I'd wager some were. It looked even easier to submit a fraudulent claim than CERB appeared to be.

A nessary evil for actual victims to get some kind of compensation from an employer and system that utterly failed them.


----------



## daftandbarmy (29 Jan 2022)

Brad Sallows said:


> People are usually at their most generous buying something for their own benefit, using someone else's money.


----------



## Humphrey Bogart (29 Jan 2022)

Lumber said:


> I'm not going to say they're lying, because you know, we should believe them, but applications to the suit for compensation required no substantiation, and a few people I heard mention that they had applied definitely made it sound like they applied just t get "free money",


I mean, if they weren't able to jump on the CERB/CEWS gravy train, I guess this is the next best thing


----------



## grayzone (29 Jan 2022)

Lumber said:


> I'm not going to say they're lying, because you know, we should believe them, but applications to the suit for compensation required no substantiation, and a few people I heard mention that they had applied definitely made it sound like they applied just t get "free money",


{people I heard mention that they had applied definitely made it sound like they applied just t get "free money"}

...perhaps these people did not want to share the painful memories in a place they could be overheard by you. They may have minimized the impact of their experiences. It's almost as though you expect the candidness they might offer with their therapist. 

Take a step back; faced with traumatic situations, some of us make light in crude, off-side remarks. Take an accident investigator faced with another gruesome crash, you wouldn't take their off-side remark and jot it down for the crash report.


----------



## PuckChaser (29 Jan 2022)

Lumber said:


> I'm not going to say they're lying, because you know, we should believe them, but applications to the suit for compensation required no substantiation, and a few people I heard mention that they had applied definitely made it sound like they applied just t get "free money",


So believe all victims only counts if they're not men?


----------



## Eaglelord17 (29 Jan 2022)

Lumber said:


> I'm not going to say they're lying, because you know, we should believe them, but applications to the suit for compensation required no substantiation, and a few people I heard mention that they had applied definitely made it sound like they applied just t get "free money",


And you still likely had plenty who didn't apply at all even though they would be eligible.


----------



## Humphrey Bogart (29 Jan 2022)

Eaglelord17 said:


> And you still likely had plenty who didn't apply at all even though they would be eligible.


This is actually a great point to make.  Honestly, in some cases no amount of money is going to totally fix something either so it isn't really worth arguing about cost analysis when it comes to this stuff.


----------



## futurepensioner (31 Jan 2022)

PuckChaser said:


> So believe all victims only counts if they're not men?

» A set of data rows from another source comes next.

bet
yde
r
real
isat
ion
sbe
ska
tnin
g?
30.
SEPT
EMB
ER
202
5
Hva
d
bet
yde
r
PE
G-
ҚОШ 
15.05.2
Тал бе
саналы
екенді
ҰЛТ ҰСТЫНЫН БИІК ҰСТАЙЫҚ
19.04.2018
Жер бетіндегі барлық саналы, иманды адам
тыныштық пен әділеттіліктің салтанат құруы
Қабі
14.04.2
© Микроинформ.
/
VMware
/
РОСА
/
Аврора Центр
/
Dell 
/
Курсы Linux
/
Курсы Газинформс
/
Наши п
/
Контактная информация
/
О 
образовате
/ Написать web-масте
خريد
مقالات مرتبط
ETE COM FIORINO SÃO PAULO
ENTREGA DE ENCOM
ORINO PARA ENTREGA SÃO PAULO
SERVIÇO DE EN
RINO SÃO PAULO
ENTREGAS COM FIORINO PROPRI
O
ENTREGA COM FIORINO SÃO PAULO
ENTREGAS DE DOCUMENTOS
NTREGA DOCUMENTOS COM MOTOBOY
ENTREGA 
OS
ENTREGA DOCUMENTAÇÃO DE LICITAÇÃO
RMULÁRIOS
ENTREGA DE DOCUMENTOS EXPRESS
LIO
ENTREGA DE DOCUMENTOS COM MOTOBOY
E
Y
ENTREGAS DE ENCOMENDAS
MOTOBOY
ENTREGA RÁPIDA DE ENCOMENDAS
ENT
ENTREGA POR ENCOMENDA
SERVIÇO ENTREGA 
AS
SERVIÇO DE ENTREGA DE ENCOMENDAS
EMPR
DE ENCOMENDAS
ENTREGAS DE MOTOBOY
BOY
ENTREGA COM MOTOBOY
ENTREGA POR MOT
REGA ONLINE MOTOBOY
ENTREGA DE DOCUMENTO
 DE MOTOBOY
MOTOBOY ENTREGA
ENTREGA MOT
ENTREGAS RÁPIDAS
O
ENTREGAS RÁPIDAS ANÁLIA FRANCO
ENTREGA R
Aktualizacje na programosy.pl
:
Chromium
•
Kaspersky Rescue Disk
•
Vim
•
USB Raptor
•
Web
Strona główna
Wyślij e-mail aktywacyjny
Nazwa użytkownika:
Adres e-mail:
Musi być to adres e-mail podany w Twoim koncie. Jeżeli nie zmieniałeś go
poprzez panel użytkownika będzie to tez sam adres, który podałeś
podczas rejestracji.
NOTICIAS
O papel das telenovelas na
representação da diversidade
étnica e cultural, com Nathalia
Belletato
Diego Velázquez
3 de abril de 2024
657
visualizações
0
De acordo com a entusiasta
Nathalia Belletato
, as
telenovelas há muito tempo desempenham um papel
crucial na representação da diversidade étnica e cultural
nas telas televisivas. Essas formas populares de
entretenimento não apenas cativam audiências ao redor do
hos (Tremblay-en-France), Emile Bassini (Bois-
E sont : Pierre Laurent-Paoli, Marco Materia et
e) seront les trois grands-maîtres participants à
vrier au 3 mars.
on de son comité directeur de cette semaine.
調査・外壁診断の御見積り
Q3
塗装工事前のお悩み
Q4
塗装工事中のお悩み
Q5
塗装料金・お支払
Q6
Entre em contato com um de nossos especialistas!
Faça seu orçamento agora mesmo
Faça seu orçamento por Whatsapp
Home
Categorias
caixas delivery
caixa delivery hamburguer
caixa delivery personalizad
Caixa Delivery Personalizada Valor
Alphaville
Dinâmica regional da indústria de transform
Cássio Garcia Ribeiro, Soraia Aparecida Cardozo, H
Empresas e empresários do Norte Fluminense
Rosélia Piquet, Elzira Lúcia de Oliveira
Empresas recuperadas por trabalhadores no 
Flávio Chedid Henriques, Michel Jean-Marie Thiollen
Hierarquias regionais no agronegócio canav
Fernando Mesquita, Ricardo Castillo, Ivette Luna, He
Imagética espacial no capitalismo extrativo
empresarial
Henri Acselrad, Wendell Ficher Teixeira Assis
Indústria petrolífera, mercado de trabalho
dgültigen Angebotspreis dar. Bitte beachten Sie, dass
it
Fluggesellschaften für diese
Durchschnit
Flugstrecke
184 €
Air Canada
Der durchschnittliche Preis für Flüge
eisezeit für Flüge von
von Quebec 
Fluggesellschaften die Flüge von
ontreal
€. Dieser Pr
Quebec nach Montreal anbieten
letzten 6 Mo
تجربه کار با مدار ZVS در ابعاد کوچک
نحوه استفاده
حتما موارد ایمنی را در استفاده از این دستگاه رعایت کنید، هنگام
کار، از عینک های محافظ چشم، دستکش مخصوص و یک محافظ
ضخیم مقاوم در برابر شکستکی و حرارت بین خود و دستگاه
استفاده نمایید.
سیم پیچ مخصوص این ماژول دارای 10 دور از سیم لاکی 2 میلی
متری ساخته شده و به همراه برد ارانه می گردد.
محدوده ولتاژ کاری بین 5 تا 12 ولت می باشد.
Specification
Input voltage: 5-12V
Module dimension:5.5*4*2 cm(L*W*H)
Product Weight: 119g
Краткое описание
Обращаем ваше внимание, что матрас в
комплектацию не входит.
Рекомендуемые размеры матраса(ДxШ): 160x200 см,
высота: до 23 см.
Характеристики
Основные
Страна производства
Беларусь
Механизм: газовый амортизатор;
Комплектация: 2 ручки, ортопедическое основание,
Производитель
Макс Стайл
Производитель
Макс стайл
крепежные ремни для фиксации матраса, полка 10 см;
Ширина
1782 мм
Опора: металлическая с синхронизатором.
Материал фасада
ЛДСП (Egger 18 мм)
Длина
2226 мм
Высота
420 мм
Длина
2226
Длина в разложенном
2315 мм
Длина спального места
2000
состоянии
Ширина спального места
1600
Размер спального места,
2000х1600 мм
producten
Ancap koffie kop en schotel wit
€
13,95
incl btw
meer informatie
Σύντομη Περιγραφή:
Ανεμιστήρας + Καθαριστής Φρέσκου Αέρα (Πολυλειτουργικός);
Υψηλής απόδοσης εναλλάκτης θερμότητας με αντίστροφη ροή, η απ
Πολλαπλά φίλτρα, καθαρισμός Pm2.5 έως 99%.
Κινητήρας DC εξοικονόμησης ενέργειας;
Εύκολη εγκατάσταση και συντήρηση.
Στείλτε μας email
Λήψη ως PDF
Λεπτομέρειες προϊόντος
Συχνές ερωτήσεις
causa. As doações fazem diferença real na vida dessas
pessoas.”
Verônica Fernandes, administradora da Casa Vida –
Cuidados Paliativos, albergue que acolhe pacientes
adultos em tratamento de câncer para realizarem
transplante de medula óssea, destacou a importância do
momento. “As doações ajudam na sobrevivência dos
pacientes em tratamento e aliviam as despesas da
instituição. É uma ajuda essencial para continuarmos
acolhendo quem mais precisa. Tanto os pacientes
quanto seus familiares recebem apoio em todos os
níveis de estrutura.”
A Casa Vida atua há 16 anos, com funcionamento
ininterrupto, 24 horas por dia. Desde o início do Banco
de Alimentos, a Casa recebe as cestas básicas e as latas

Why does it have to be one or the other – why can’t both views be correct and supported?  In order to be considered as a member of the Class Action you had to answer yes to the following question:

_“Have you been a woman, identify as a woman or a person who identifies as LGBTQ2+”_

That was the criteria to be able to apply for compensation under the Class Action.

I am sure that there are some men who lied on the application to get some money. There were most likely some women who also may have stretched the truth to get money. There were also many, many legitimate claims that were filed as well.

The problem is that if the above is all true (and I believe it is), there are a number of issues that arise:


The application process lends itself to fraud as, to the best of my knowledge, there was no “check” or other way to verify if someone was not being truthful.
It becomes difficult to back up or believe any so called “facts” that are based upon the data that was collected form the applications.
Anyone who fraudulently applied received/will receive money they are not entitled to.
Fraudulent applications take away from some of the legitimacy and feelings of justice from those who were legitimately affected by this. Nothing gets people angrier than knowing that others are illegitimately benefiting from their pain and suffering.
The people who have legitimate claims under Part B and C of the Class Action (anything other than the $5k) have their claims settled based upon the money that is left over after the $5k settlements are paid. Therefore, the more fraudulent claims that are paid, the less money that there is to split up for the legitimate claims.

This is just my take on things. There are many angles to this, but in the end, the fraudulent claims take money and justice away from the legitimate ones and makes any “factual statements” about the data questionable at best.


----------



## Kat Stevens (31 Jan 2022)

A billion?? Do you have any idea how many gender rights symposiums in South Sudan that could buy?


----------



## Jarnhamar (31 Jan 2022)

futurepensioner said:


> Why does it have to be one or the other – why can’t both views be correct and supported?  In order to be considered as a member of the Class Action you had to answer yes to the following question:
> 
> _“Have you been a woman, identify as a woman or a person who identifies as LGBTQ2+”_
> 
> That was the criteria to be able to apply for compensation under the Class Action.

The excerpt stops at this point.